During the late twentieth century, the institution underwent additional changes associated with mergers and acquisitions within the regional banking industry. In 1998, the Woodward County branches of NationsBankwere acquired by Central National Bank. These transactions followed a series of earlier mergers, including the sale of the Bank of Woodward to Bank IV in Wichita, Kansas, in 1993.

=== Name change and later developments ===
In March 2012, the bank changed its name to BancCentral National Association (BancCentral, N.A.).

In March 2021, the Office of the Comptroller of the Currency issued a consent order related to the bank’s management and operational practices. The order outlined corrective actions addressing governance, risk management, and lending practices. The board of directors formally agreed to implement the required changes later that year.

== Architecture ==
The building was constructed in 1901 and is representative of early twentieth-century commercial architecture in Alva, Oklahoma. It features a brick exterior and design elements typical of commercial bank buildings of the period. The structure contributes to the historic character of downtown Alva and reflects the city’s early economic development.

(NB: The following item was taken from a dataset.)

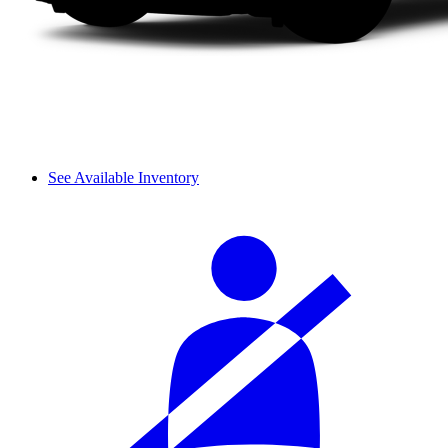
See Available Inventory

== National Register of Historic Places ==
The building was added to the National Register of Historic Places on January 5, 1984, under reference number 84000705. The designation recognizes the building’s historical significance as a long-standing financial institution and its architectural integrity.

== Current use ==
As of the 2020s, the historic bank building is occupied by Dream First Bank, a community bank operating a retail branch from the structure. The building continues to serve a banking function while remaining part of Alva’s historic downtown district.